### WORK TO COMPLETE
Copy out each line of the data holding "navigator".
### INPUT ###
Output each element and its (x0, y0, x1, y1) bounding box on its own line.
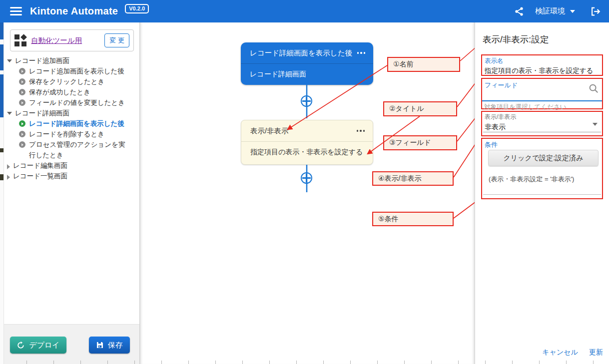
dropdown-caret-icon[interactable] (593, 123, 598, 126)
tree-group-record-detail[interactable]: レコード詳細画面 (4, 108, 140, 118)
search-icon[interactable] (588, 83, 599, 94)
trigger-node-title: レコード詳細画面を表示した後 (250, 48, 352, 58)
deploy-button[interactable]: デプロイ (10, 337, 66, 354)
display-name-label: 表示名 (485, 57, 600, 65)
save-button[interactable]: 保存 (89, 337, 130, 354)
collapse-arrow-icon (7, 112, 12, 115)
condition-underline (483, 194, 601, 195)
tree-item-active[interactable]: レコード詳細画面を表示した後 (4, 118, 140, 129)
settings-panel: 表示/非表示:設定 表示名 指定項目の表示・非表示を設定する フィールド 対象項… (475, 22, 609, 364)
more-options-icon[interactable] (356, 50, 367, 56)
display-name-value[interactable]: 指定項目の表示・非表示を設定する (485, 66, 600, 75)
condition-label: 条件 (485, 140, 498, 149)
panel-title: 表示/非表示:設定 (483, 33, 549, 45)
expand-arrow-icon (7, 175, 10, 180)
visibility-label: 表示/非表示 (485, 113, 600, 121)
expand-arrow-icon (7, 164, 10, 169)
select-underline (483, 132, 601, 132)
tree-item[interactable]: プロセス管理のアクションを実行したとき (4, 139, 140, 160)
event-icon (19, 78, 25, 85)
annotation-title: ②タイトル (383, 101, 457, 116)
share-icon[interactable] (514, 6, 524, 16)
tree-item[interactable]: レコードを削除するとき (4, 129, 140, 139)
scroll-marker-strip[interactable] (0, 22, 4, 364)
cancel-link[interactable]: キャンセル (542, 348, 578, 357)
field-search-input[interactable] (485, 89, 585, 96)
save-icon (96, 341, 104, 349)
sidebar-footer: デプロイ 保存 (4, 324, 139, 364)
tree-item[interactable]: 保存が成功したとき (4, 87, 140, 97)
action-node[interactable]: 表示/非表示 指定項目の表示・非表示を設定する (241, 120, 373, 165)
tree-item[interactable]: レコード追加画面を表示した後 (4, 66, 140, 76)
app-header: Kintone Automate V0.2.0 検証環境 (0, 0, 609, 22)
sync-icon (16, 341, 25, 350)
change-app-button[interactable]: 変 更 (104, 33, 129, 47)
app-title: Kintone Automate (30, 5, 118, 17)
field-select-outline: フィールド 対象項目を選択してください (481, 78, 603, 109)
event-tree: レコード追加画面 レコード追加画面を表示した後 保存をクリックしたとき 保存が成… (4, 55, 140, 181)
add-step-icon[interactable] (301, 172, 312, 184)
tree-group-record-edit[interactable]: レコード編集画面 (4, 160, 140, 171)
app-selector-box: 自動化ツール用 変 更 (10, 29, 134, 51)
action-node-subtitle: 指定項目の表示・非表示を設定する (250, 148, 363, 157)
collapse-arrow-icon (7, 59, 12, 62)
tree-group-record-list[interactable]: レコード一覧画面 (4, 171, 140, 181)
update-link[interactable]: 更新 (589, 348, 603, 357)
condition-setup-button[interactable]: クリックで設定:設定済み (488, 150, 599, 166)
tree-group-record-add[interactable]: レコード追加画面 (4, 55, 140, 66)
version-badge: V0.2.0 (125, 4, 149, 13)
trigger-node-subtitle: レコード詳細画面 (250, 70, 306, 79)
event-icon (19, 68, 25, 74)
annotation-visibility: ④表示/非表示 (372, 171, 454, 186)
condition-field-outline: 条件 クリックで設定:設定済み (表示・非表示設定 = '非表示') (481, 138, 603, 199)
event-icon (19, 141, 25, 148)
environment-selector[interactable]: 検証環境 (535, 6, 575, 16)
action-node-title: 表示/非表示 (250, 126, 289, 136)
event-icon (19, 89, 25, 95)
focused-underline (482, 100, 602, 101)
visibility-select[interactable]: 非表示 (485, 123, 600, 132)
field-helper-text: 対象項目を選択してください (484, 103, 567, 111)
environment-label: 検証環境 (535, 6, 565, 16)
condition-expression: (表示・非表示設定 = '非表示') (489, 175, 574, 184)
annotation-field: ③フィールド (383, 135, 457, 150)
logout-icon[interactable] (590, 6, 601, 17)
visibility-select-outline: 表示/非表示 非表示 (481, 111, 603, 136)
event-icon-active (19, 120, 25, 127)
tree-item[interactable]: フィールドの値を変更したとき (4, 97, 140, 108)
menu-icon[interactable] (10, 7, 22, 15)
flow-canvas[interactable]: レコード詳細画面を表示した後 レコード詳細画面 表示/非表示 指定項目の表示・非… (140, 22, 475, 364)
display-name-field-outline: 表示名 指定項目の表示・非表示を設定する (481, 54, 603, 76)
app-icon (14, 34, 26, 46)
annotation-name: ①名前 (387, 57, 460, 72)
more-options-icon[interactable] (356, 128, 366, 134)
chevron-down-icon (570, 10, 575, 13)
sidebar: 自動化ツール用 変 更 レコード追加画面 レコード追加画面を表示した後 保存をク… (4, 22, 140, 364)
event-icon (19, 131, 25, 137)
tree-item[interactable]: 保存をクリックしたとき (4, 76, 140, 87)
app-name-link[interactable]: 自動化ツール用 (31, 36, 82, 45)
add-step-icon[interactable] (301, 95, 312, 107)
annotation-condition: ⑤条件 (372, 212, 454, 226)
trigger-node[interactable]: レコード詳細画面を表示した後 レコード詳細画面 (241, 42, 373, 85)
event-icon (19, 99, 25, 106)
###
### INPUT ###
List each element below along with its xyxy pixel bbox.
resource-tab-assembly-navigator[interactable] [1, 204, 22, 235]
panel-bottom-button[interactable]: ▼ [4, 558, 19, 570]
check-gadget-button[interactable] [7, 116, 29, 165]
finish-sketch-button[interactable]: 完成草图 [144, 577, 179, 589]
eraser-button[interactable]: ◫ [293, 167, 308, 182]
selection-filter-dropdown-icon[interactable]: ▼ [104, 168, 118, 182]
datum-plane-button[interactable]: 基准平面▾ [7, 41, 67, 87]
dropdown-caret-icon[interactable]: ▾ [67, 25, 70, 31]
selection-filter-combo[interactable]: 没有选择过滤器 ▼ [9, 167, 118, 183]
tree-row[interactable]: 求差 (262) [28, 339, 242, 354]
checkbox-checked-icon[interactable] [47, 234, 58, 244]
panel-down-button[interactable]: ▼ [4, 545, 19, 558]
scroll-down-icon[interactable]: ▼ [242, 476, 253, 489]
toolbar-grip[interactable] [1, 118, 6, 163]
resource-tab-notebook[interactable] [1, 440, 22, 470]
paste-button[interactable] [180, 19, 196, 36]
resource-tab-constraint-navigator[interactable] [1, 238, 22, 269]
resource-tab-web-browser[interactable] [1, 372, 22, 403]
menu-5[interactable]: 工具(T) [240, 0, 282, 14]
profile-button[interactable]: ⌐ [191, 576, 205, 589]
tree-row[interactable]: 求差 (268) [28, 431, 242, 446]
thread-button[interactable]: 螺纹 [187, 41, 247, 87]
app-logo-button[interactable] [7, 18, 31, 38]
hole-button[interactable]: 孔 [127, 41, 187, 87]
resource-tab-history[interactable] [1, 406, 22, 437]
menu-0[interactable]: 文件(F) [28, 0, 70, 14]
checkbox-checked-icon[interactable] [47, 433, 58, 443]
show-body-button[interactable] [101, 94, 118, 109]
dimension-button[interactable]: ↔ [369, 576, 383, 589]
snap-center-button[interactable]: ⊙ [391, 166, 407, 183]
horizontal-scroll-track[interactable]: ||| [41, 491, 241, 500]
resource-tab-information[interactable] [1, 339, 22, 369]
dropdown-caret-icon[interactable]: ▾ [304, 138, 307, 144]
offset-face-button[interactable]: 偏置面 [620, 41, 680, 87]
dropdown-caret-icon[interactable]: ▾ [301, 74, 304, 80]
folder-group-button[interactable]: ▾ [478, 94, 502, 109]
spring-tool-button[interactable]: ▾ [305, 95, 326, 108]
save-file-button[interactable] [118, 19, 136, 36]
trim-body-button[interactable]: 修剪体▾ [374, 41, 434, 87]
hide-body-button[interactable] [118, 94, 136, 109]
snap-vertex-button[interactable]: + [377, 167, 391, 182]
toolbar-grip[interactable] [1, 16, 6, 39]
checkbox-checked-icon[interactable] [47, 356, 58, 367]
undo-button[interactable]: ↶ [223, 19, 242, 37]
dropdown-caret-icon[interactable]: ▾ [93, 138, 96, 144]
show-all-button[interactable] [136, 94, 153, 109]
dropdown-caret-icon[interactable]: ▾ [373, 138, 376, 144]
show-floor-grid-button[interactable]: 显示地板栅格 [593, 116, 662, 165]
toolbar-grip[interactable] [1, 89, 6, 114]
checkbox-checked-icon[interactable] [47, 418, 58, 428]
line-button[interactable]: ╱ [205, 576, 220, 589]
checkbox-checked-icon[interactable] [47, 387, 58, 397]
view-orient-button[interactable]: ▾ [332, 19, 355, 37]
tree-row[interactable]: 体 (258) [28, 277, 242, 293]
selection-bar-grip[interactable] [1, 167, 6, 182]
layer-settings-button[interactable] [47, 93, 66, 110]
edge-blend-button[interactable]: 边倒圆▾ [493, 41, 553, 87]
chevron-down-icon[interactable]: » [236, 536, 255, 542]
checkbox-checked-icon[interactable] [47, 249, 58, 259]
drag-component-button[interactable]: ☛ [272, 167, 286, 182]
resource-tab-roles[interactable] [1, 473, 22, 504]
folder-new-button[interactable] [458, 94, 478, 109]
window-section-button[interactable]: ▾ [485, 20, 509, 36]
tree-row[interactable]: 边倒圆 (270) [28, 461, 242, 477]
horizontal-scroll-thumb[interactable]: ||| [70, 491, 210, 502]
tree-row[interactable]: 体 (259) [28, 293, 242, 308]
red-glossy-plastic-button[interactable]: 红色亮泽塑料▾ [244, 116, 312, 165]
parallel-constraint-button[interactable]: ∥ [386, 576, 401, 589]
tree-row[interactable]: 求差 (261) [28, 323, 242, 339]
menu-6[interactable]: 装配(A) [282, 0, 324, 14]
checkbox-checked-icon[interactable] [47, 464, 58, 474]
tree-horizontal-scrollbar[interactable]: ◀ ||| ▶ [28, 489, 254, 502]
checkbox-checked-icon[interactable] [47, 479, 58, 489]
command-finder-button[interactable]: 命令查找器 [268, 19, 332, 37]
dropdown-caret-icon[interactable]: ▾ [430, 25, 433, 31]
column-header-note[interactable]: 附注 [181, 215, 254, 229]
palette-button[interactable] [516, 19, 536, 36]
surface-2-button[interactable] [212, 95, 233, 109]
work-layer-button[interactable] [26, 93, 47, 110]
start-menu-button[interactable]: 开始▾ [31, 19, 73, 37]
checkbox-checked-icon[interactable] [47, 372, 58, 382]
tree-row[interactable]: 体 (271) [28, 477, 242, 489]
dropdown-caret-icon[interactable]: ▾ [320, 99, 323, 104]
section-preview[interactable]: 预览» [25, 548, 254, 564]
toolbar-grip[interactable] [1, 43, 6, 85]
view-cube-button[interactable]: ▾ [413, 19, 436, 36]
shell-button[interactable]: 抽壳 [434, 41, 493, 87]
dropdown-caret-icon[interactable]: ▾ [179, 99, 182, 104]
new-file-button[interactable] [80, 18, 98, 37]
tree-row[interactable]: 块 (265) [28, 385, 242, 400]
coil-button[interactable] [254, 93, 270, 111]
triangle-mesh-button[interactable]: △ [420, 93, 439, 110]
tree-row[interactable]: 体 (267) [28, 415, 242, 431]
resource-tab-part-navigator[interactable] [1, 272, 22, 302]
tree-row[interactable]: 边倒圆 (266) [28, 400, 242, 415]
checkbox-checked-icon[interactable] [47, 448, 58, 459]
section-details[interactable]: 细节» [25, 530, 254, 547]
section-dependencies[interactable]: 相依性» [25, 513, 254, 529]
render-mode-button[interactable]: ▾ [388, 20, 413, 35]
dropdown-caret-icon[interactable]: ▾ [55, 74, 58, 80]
###
### INPUT ###
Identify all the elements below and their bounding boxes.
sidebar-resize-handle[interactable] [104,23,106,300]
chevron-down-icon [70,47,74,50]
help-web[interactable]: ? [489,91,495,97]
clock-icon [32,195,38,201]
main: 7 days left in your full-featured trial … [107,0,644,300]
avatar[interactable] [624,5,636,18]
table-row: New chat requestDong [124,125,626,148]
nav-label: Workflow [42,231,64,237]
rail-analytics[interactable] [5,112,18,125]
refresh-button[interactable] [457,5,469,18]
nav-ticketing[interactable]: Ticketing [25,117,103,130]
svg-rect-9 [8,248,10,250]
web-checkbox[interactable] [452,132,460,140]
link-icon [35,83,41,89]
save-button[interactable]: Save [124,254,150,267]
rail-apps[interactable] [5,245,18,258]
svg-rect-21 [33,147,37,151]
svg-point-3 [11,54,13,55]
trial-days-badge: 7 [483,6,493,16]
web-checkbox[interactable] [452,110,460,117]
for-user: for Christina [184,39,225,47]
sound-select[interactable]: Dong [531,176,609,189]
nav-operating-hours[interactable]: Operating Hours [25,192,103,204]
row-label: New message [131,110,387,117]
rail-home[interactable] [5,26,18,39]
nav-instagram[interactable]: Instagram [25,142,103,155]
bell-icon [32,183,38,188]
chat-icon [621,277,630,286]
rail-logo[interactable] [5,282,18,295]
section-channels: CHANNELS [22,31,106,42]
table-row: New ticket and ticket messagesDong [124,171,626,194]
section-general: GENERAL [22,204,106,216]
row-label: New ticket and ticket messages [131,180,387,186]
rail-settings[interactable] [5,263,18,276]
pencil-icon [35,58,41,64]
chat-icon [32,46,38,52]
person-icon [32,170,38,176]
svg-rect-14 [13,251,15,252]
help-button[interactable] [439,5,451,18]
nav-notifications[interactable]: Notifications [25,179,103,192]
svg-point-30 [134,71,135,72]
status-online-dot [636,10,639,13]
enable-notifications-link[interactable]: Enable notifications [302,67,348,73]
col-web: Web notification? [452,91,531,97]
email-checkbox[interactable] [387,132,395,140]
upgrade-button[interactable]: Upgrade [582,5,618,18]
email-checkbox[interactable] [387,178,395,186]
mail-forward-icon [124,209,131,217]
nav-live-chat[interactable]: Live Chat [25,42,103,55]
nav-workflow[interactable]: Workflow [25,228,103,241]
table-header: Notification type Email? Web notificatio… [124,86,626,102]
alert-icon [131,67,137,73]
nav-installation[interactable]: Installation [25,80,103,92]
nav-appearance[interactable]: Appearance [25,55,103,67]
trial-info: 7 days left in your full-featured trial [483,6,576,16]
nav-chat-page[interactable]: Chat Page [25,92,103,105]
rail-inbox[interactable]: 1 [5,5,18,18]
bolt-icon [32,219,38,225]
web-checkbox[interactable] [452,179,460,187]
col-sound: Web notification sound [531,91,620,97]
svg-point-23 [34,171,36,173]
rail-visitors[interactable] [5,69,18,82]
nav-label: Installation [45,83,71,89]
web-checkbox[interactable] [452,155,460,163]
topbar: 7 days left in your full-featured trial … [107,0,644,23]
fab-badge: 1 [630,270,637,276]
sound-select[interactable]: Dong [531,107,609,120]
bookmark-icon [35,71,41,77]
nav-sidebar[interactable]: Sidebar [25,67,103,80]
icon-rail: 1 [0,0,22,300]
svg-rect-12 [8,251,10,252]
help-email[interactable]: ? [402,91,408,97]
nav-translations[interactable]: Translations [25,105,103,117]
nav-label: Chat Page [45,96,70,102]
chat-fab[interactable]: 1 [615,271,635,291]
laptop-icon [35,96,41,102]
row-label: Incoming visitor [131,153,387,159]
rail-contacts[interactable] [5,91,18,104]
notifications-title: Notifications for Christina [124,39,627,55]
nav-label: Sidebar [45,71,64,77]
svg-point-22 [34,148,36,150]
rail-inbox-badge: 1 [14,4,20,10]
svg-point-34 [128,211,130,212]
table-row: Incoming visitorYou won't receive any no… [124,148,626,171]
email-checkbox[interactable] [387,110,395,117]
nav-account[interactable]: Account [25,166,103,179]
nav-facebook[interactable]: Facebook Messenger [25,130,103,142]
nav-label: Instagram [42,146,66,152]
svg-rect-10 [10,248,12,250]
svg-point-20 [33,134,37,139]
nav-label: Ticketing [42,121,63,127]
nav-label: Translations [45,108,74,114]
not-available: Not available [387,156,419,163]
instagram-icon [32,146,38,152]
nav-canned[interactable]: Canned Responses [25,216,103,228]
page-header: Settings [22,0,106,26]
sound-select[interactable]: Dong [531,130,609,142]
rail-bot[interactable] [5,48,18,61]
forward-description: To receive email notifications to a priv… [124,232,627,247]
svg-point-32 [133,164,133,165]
###
### THE ANSWER
resource-tab-assembly-navigator[interactable] [1, 204, 22, 235]
resource-tab-constraint-navigator[interactable] [1, 238, 22, 269]
resource-tab-part-navigator[interactable] [1, 272, 22, 302]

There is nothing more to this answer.